The consequences of the axioms of connections and the axioms of order yield an intuition of the infinitude of geometry and geometric space. One theorem Hilbert presents as consequence to these two groups is that there are an infinite number of points between two endpoints of a line segment. He extends these ideas to planes and defines some of their infinite properties. The consequences of the Axioms of Congruence yield the definition of supplementary angles, vertical angles, right angles, and congruent triangles. From these axioms we can also prove the SAS and SSS property. These ideas preface the Axiom of Continuity, which together with the completeness axiom says it is possible to map Euclidean geometry to the real numbers. This idea provides foundational groundwork that ultimately led to the coordinatization of Euclidean geometry.



Tarski (1958)

Tarski wanted to simplify Hilbert's theory, which has many axioms and is second-order. He makes use of the term elementary geometry, which he describes as follows [9,10].
We regard as elementary that part of Euclidean geometry which can be formulated and established without the help of any set-theoretical devices.

Tarski defines his theory using first-predicate calculus with points as the only primitive. He realized that everything could be defined using points only, e.g. line segments are defined as two distinct points, and triangles and angles as three distinct points. Tarski defined two predicates to describe the betweenness relation and the equidistant relation. β(xyz) represents betweenness, as in y lies between x and z. δ(xyzu) represents the equidistance relation that says x is as distant from y as z is from u.

Since Tarski didn't use set-theoretical bases there are no variables or symbols to represent geometric figures. However, these can be expressed with points and the defined predicates, as every geometrical figure and subsequent properties are determined by a fixed finite number of points.

Tarski's system consisted of 13 axioms, one of which represents the collection of all elementary continuity axioms. The first three axioms are the identity, transitivity, and connectivity axioms for betweenness. The following three are the reflexivity, identity, and transitivity axioms for equidistance. The seventh axiom is Pasch's Axiom, which is defined above under Hilbert's axiom of order. The eighth is Euclid's axiom, then the Five-Segment Axiom, Axiom of Segment construction, lower dimension axiom, and the upper dimension axiom, then finally the elementary continuity axioms.



Beeson (2009)

Although Hilbert refined Euclid's idea of geometry, and then Tarski further so, neither theory was totally constructive, so Beeson refined Tarski's theory to make it constructive [2,3,4,5].

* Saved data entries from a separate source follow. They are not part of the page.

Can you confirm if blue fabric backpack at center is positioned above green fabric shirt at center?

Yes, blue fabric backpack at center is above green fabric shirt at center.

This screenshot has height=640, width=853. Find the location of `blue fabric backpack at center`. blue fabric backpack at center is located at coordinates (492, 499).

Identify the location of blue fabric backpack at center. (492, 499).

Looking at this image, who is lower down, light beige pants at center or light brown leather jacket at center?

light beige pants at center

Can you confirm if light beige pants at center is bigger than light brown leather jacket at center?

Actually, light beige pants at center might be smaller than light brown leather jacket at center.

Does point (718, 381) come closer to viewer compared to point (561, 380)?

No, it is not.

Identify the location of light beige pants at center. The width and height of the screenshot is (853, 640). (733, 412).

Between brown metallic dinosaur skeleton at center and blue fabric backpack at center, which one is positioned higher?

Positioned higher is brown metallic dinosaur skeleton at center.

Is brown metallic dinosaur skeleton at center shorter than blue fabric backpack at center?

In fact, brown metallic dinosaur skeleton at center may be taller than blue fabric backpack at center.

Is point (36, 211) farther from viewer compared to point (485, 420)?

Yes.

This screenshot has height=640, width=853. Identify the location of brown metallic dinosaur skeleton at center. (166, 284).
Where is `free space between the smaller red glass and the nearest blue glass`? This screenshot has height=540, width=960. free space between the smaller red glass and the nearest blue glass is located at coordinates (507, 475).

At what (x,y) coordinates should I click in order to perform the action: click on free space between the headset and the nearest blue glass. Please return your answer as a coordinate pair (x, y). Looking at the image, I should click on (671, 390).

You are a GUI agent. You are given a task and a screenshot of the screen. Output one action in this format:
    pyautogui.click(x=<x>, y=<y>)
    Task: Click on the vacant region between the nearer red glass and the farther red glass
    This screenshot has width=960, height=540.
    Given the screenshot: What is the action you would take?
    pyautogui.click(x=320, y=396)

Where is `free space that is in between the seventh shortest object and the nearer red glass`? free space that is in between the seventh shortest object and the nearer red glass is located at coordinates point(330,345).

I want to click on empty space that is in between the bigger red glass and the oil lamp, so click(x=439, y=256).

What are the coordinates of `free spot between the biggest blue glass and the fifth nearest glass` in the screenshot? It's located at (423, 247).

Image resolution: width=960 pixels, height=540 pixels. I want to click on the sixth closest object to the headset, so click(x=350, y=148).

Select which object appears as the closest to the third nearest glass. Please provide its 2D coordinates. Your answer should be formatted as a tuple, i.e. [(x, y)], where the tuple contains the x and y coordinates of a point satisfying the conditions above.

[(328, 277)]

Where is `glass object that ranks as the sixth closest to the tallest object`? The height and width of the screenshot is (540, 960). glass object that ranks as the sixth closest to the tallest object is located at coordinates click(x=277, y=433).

Beeson's axioms are mostly unchanged from Tarski. One major difference, besides the use of intuitionistic logic, is Beeson's use of strict betweenness, where Tarski uses non-strict betweenness. In fact he defines non-strict betweenness, T(p1,p2,p3), in terms of strict betweenness, B(p1,p2,p3): T(a,b,c) = ¬(a ≠ b ∧ b≠c ∧ ¬B(a,b,c)). Beeson also redefines colinearity in terms of strict betweenness. Tarski defines collinearity as follows: Col(a,b,c) ≡ T(a,b,c) ∨ T(b,c,a) ∨ T(c,a,b). We can see that this isn't constructive because it poses a decidability problem. Beeson redefines the above definition of collinearity to: a≠b ∧ ¬(¬B(p,a,b) ∧ ¬B(a,p,b) ∧ ¬B(a,b,p) ∧ a≠p ∧ b≠p) - the double negation of Tarski's definition.

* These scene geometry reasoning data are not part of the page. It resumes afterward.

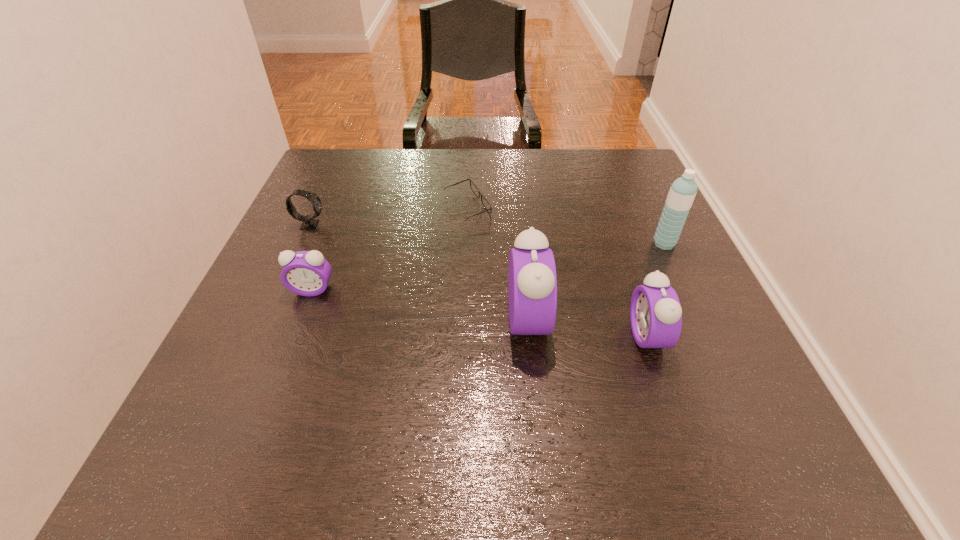 Select which alarm clock is the closest to the watch. Please provide its 2D coordinates. Your answer should be formatted as a tuple, i.e. [(x, y)], where the tuple contains the x and y coordinates of a point satisfying the conditions above.

[(307, 273)]

Identify which alarm clock is the third nearest to the third farthest object. Please provide its 2D coordinates. Your answer should be formatted as a tuple, i.e. [(x, y)], where the tuple contains the x and y coordinates of a point satisfying the conditions above.

[(307, 273)]

The height and width of the screenshot is (540, 960). I want to click on free spot that satisfies the following two spatial constraints: 1. on the front side of the rightmost object; 2. on the face of the tallest alarm clock, so click(x=700, y=320).

This screenshot has width=960, height=540. I want to click on free space that satisfies the following two spatial constraints: 1. on the face of the fourth nearest object; 2. on the right side of the watch, so click(301, 244). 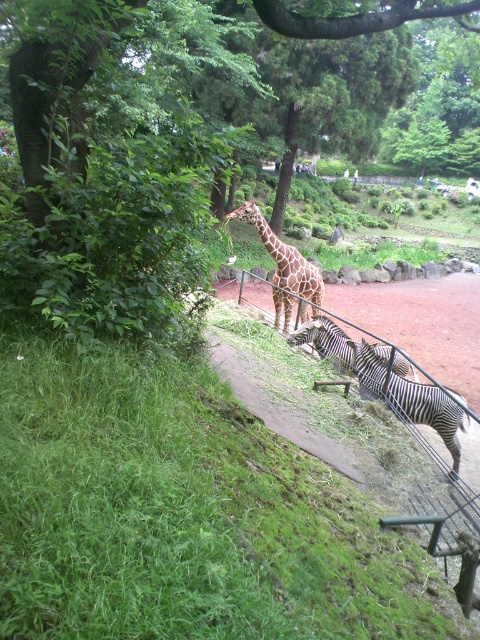 Between point (348, 340) and point (339, 339), which one is positioned behind?

The point (339, 339) is behind.

Is black and white striped zebra at lower right taller than black and white striped zebra at center?

Yes, black and white striped zebra at lower right is taller than black and white striped zebra at center.

Locate an element on the screen. black and white striped zebra at lower right is located at coordinates (411, 400).

Locate an element on the screen. This screenshot has width=480, height=640. black and white striped zebra at lower right is located at coordinates point(411,400).

Can you confirm if black and white striped zebra at lower right is wider than spotted giraffe at center?

Correct, the width of black and white striped zebra at lower right exceeds that of spotted giraffe at center.

Does black and white striped zebra at lower right appear over spotted giraffe at center?

Incorrect, black and white striped zebra at lower right is not positioned above spotted giraffe at center.

Image resolution: width=480 pixels, height=640 pixels. What do you see at coordinates (411, 400) in the screenshot?
I see `black and white striped zebra at lower right` at bounding box center [411, 400].

This screenshot has width=480, height=640. In order to click on black and white striped zebra at lower right in this screenshot , I will do `click(411, 400)`.

Is black and white striped zebra at lower right positioned at the back of white glossy zebra at center?

No, black and white striped zebra at lower right is closer to the viewer.

Is black and white striped zebra at lower right taller than white glossy zebra at center?

No.

Is point (417, 419) farther from viewer compared to point (301, 168)?

No, (417, 419) is in front of (301, 168).

Image resolution: width=480 pixels, height=640 pixels. Find the location of `black and white striped zebra at lower right`. black and white striped zebra at lower right is located at coordinates (411, 400). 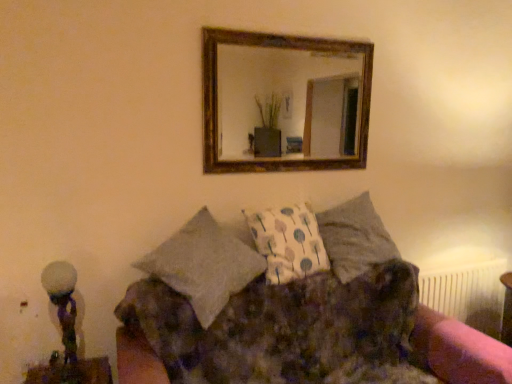 Question: Is textured gray pillow at center bigger than wooden-framed mirror at upper center?

Choices:
 (A) no
 (B) yes

Answer: (B)

Question: Considering the relative sizes of textured gray pillow at center and wooden-framed mirror at upper center in the image provided, is textured gray pillow at center taller than wooden-framed mirror at upper center?

Choices:
 (A) yes
 (B) no

Answer: (B)

Question: Is wooden-framed mirror at upper center located within textured gray pillow at center?

Choices:
 (A) no
 (B) yes

Answer: (A)

Question: Can you confirm if textured gray pillow at center is positioned to the left of wooden-framed mirror at upper center?

Choices:
 (A) no
 (B) yes

Answer: (A)

Question: From the image's perspective, is textured gray pillow at center over wooden-framed mirror at upper center?

Choices:
 (A) yes
 (B) no

Answer: (B)

Question: Can you confirm if textured gray pillow at center is thinner than wooden-framed mirror at upper center?

Choices:
 (A) yes
 (B) no

Answer: (B)

Question: From a real-world perspective, is fluffy fabric couch at center over wooden-framed mirror at upper center?

Choices:
 (A) yes
 (B) no

Answer: (B)

Question: Does fluffy fabric couch at center appear on the left side of wooden-framed mirror at upper center?

Choices:
 (A) no
 (B) yes

Answer: (A)

Question: Considering the relative sizes of fluffy fabric couch at center and wooden-framed mirror at upper center in the image provided, is fluffy fabric couch at center wider than wooden-framed mirror at upper center?

Choices:
 (A) yes
 (B) no

Answer: (A)

Question: From the image's perspective, does fluffy fabric couch at center appear higher than wooden-framed mirror at upper center?

Choices:
 (A) no
 (B) yes

Answer: (A)

Question: Is fluffy fabric couch at center bigger than wooden-framed mirror at upper center?

Choices:
 (A) no
 (B) yes

Answer: (B)

Question: Is fluffy fabric couch at center far away from wooden-framed mirror at upper center?

Choices:
 (A) yes
 (B) no

Answer: (A)

Question: From a real-world perspective, is white frosted glass at left on textured gray pillow at center?

Choices:
 (A) yes
 (B) no

Answer: (B) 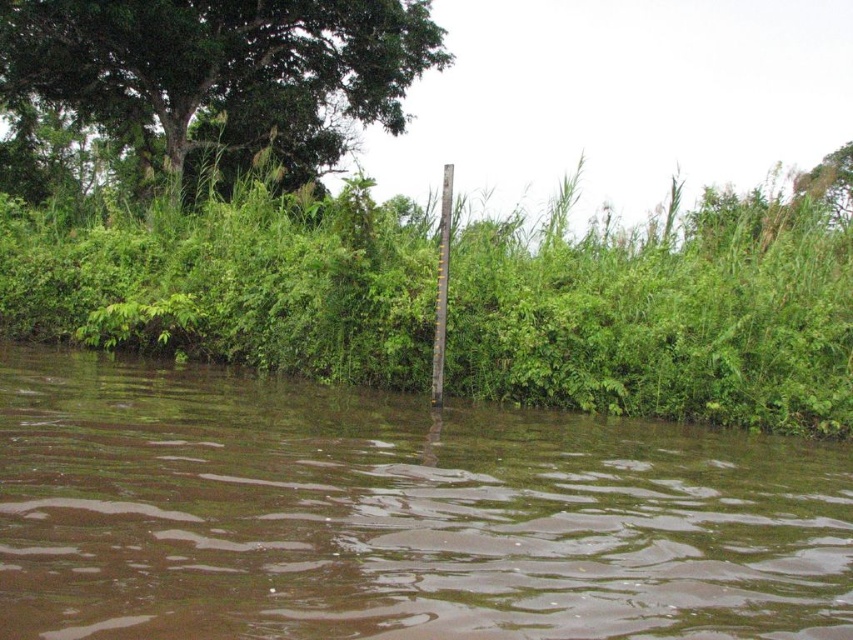 You are standing on the riverside and looking at the image. You notice a point marked at coordinates (395, 515). What does this point indicate?

The point at coordinates (395, 515) indicates brown muddy water at center.

Based on the scene, can you determine the position of the green leafy vegetation at center relative to the green leafy tree at upper left?

The green leafy vegetation at center is to the right of the green leafy tree at upper left.

You are standing on the riverside path and want to take a photo of the green leafy tree at upper left and the brown muddy water at center. Which object should you adjust your camera to focus on first if you want both in the frame?

The green leafy tree at upper left should be focused on first because it is closer to the camera than the brown muddy water at center, which is further away.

There are a few other subtle changes Beeson makes from Tarski's system in order to create a constructive theory. Beeson restricts Tarski's fourth axiom of segment extension so that the given points must be distinct. Beeson changed Tarski's Identity for Betweenness from T(a,b,a)⇒ a=b, to ¬B(a,b,a). Beeson adds constraints on Tarski's inner-Pasch axiom, using strict betweenness for points a, p, and c (see here for reference) and adding the property that points a, b, and c are not colinear. Beeson adds symmetry and inner transitivity of betweenness, two properties that Tarski didn't explicitly define in his axiom system. His definition of collinearity replaces Tarski's in each axiom it is used. Beeson uses what he calls two-point line-circle continuity, instead of Tarski's segment-circle continuity. Two-point line-circle is different from segment-circle in its quantifications and adding the additional constraints of distinct points. Finally, Beeson adds the stability axioms (E(a,b,c,d) is defined as ab=cd):

  • ¬¬B(a,b,c) → B(a,b,c)
  • ¬¬E(a,b,c,d) → E(a,b,c,d)
  • ¬a≠b → a=b.

It is after these adjustments to Tarski's system that we have a constructive theory of geometry from which we can formalize Euclid's propositions.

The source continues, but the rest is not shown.